C’est ainsi que le musulman et la musulmane apprennent et progressent peu à peu dans la voie de la servitude et de l’adoration du Tout-Miséricordieux qui les élève à la qualité des ‘ibad al-Rahman, les serviteurs du Tout-Miséricordieux. C’est cette servitude pieuse et vertueuse qui permet au croyant de connaître et de participer à une relation consciente et constante avec la Miséricorde divine, grâce à une discipline spirituelle qui dispose sa vie et sa personne au service du rayonnement et du témoignage actif de la Miséricorde divine. Les hommes vertueux et les femmes pieuses deviennent ainsi les serviteurs et les interprètes de la Miséricorde d’Allah.
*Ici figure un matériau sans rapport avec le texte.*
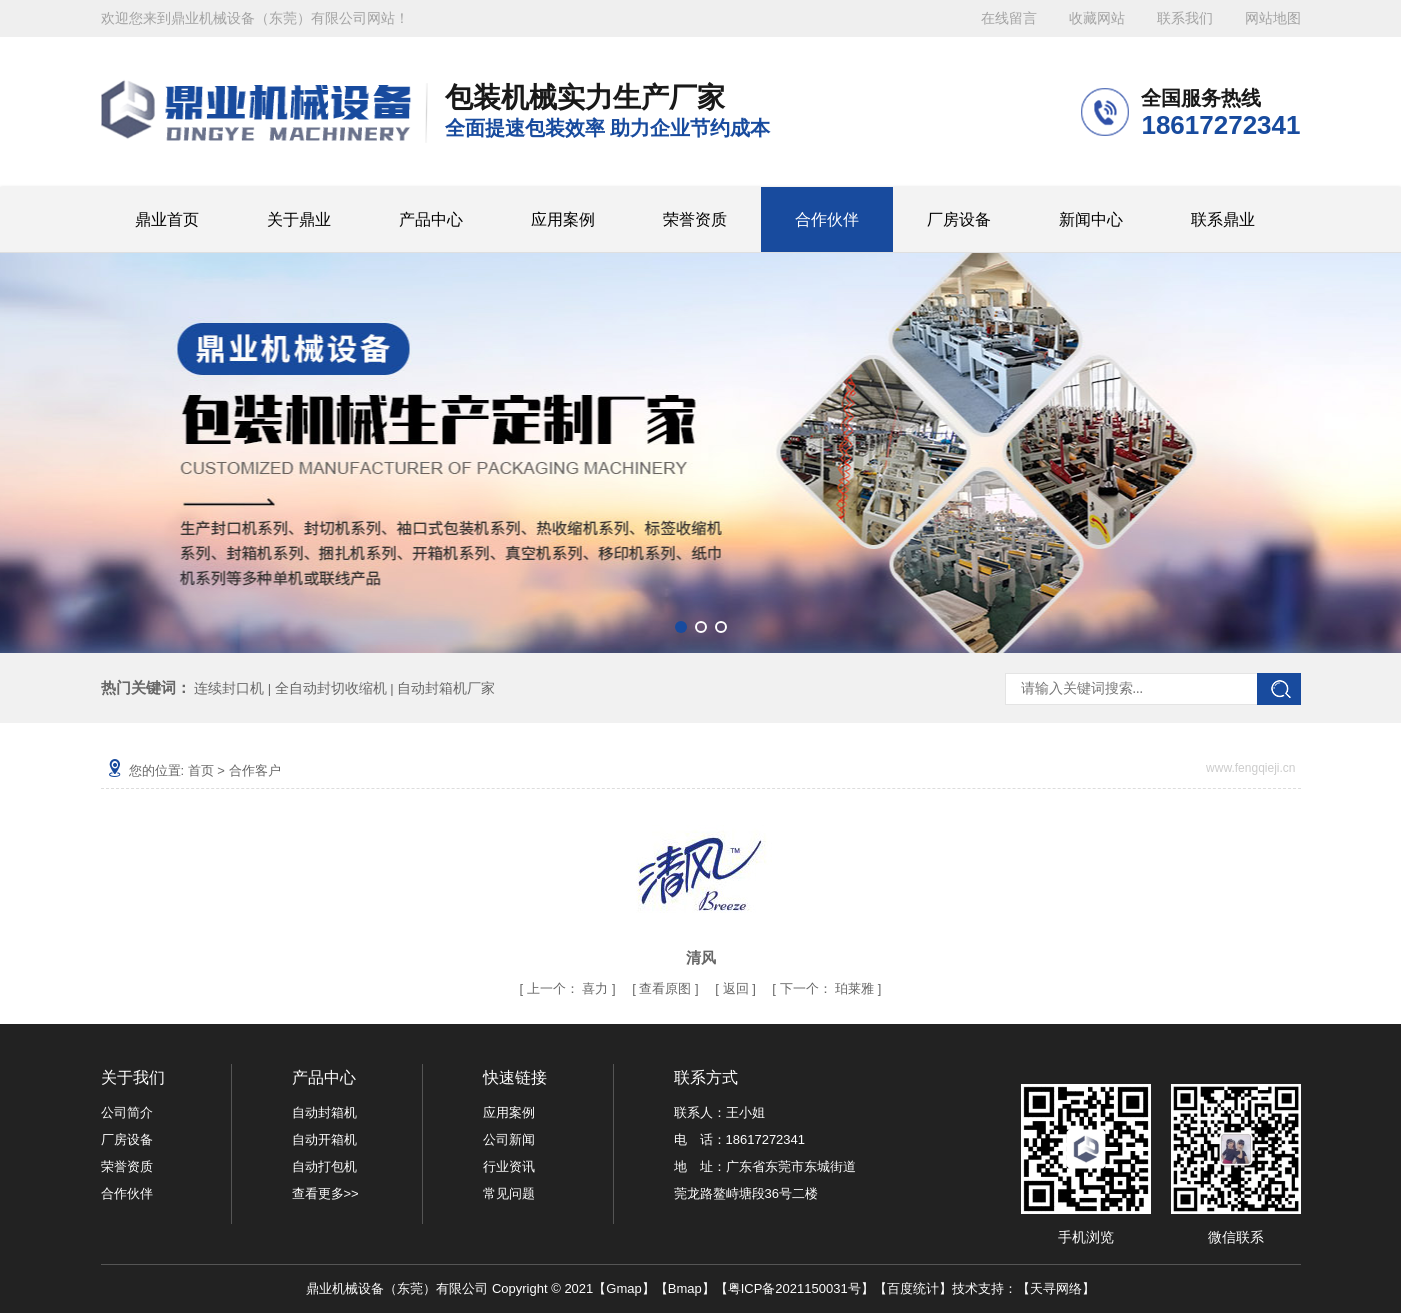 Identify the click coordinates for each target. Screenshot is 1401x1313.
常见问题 (509, 1193)
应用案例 (563, 219)
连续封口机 (229, 688)
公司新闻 (509, 1139)
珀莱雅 (854, 988)
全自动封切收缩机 (331, 688)
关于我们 (133, 1077)
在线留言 (1009, 18)
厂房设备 (959, 219)
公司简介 (127, 1112)
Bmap (685, 1288)
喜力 (595, 988)
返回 (736, 988)
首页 (201, 770)
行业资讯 (509, 1166)
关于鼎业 (299, 219)
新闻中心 (1091, 219)
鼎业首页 (167, 219)
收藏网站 (1097, 18)
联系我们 (1185, 18)
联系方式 (706, 1077)
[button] (681, 627)
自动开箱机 (324, 1139)
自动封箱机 (324, 1112)
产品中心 (431, 219)
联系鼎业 (1223, 219)
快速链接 (515, 1077)
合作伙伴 (827, 219)
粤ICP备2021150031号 (794, 1288)
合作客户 (255, 770)
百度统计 (913, 1288)
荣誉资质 (695, 219)
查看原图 (667, 988)
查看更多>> (325, 1193)
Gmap (623, 1288)
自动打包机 (324, 1166)
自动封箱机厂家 (446, 688)
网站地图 (1273, 18) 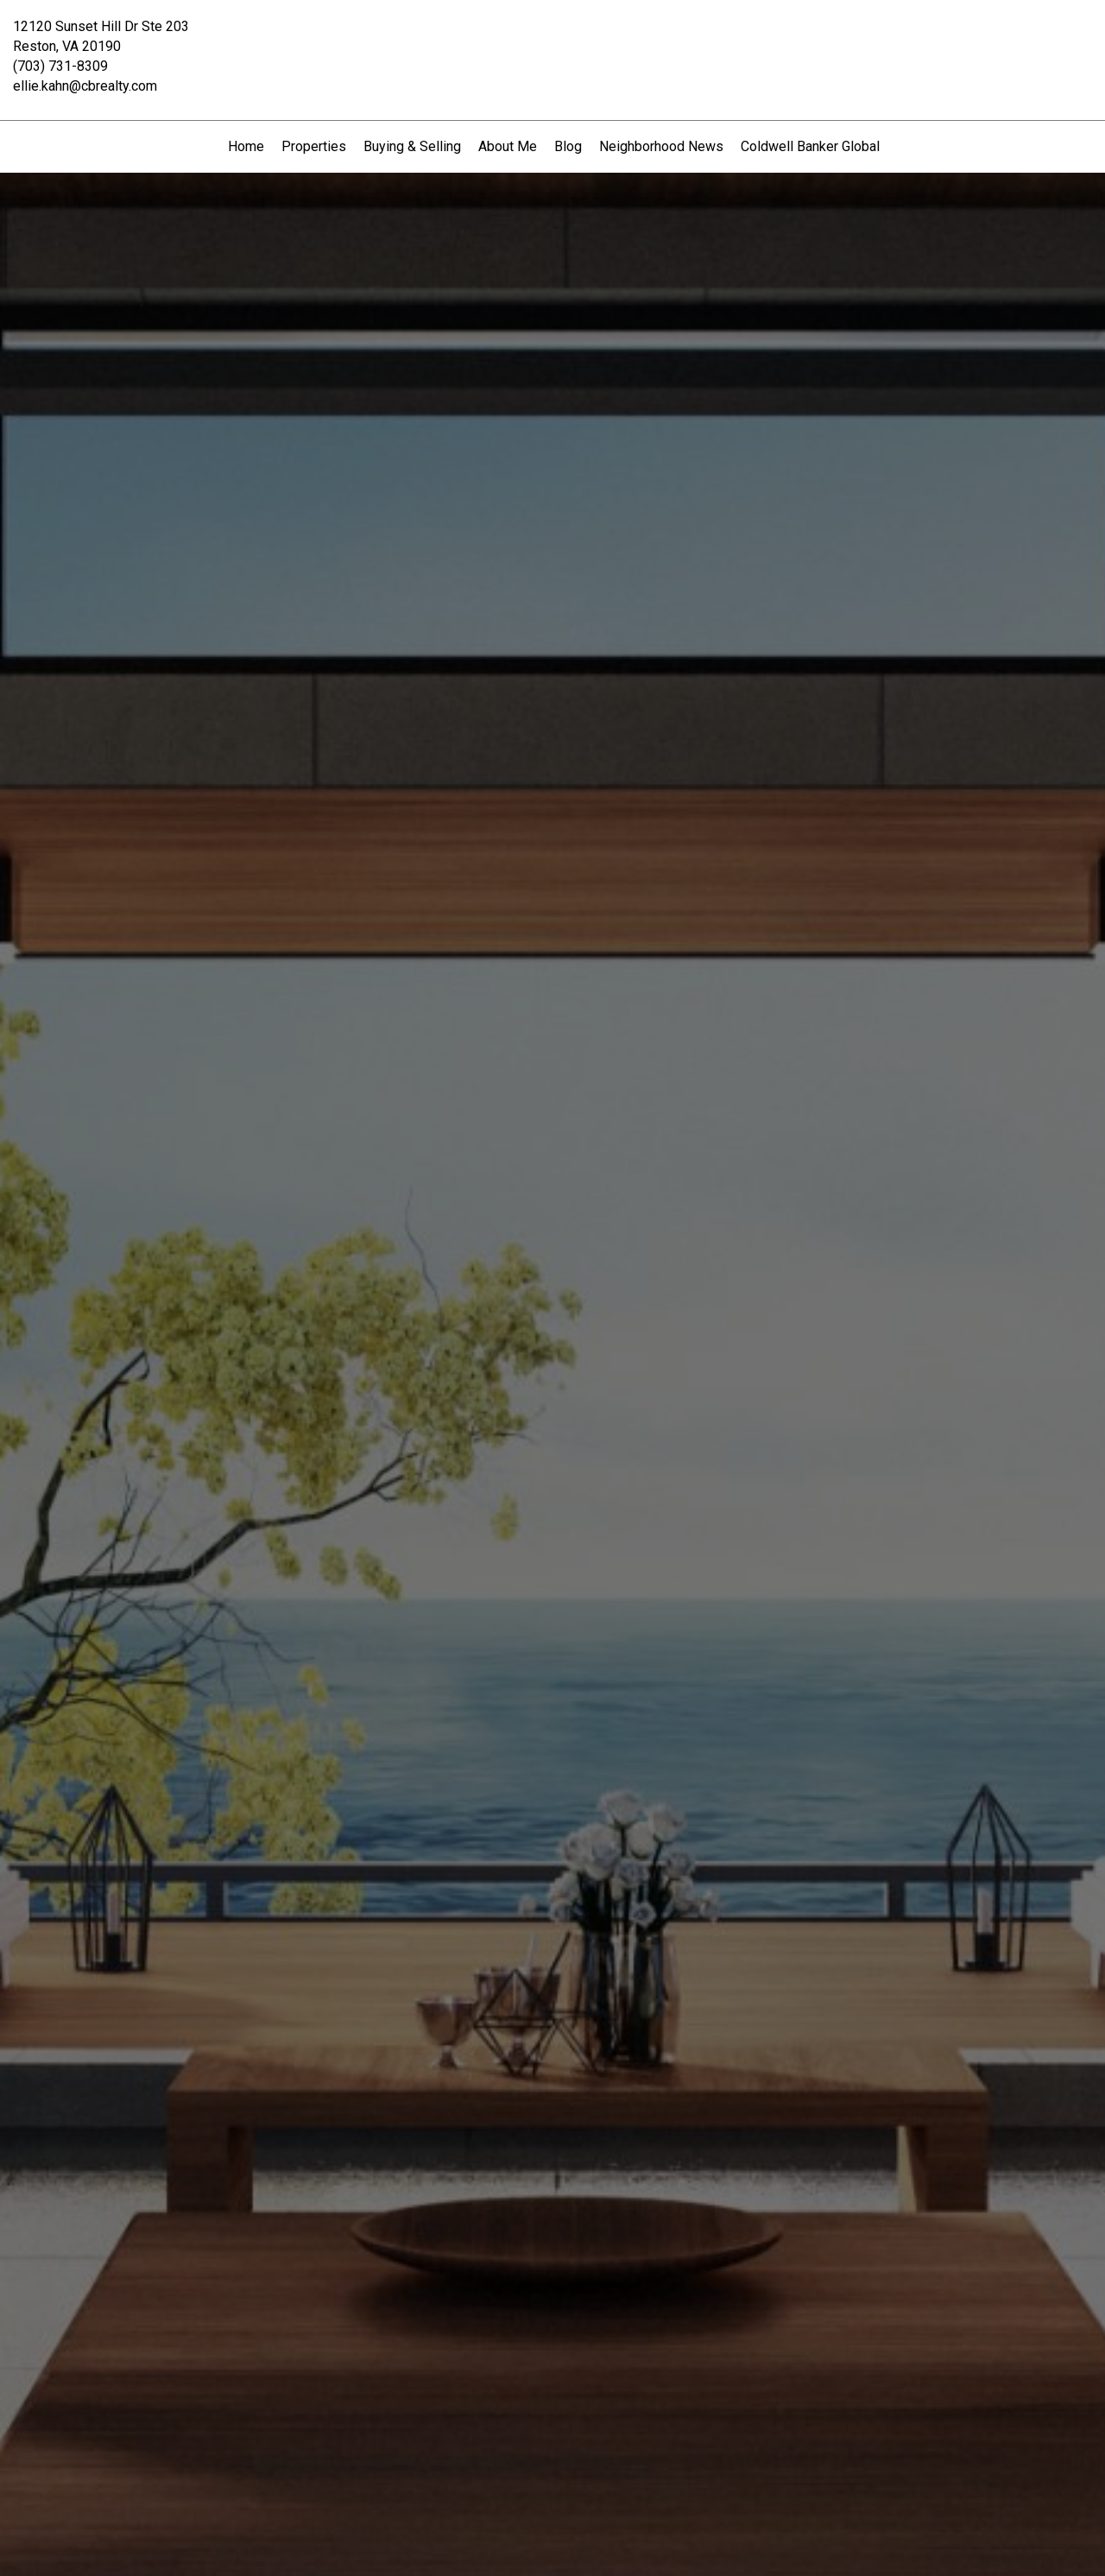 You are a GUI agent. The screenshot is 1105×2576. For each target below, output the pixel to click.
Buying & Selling (412, 146)
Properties (313, 146)
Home (246, 146)
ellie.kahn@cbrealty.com (85, 86)
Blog (568, 146)
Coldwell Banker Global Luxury (832, 146)
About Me (507, 146)
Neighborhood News (661, 146)
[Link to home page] (553, 39)
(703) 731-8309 (60, 66) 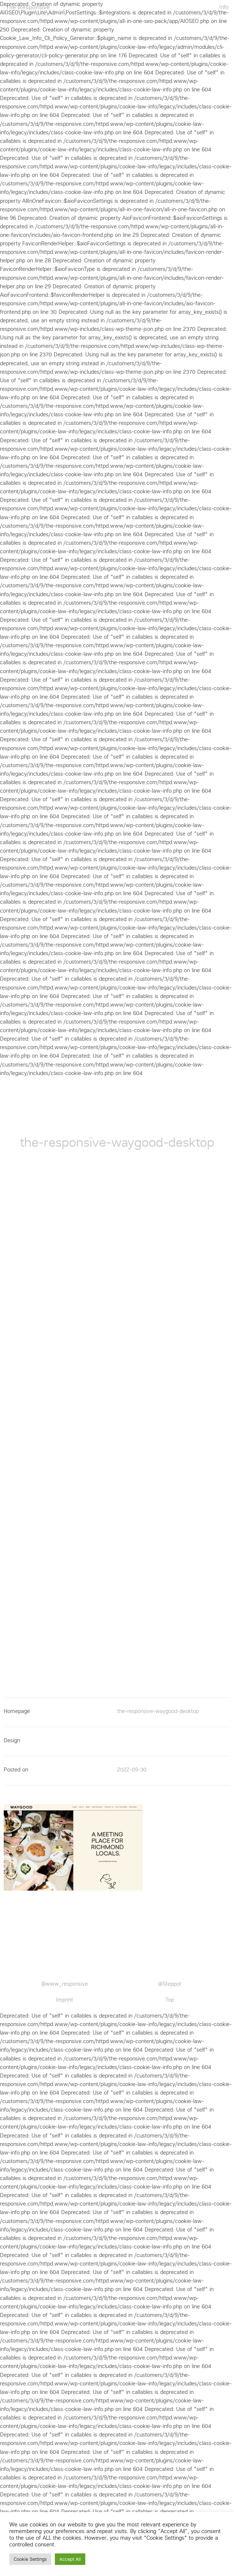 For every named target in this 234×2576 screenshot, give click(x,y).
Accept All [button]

Les serviteurs d’al-Rahman sont ceux qui marchent sur terre avec humilité, et qui, lorsque les ignorants les interpellent, répondent : « Paix ! »

 

En ces temps de grande confusion et d’instrumentalisation de la religion et de l’islam, il est plus que jamais nécessaire que les croyants recommencent ensemble à méditer sur les Signes d’Allah, et à prier pour retrouver le lien avec la corde d’Allah et un encadrement vraiment miséricordieux qui les préserve de la colère d’Allah, et qui leur permette d’interpréter avec honnêteté, dignité et humilité, la fonction des héritiers des Prophètes et de nobles opérateurs de Paix.

 

Et en cela comme en toute chose, notre premier modèle est et reste le Prophète Muhammad, rahmah muhdâh, « miséricorde offerte » aux hommes, et plus encore, « miséricorde pour les mondes » : « Nous ne t’avons envoyé que comme une miséricorde pour les mondes ».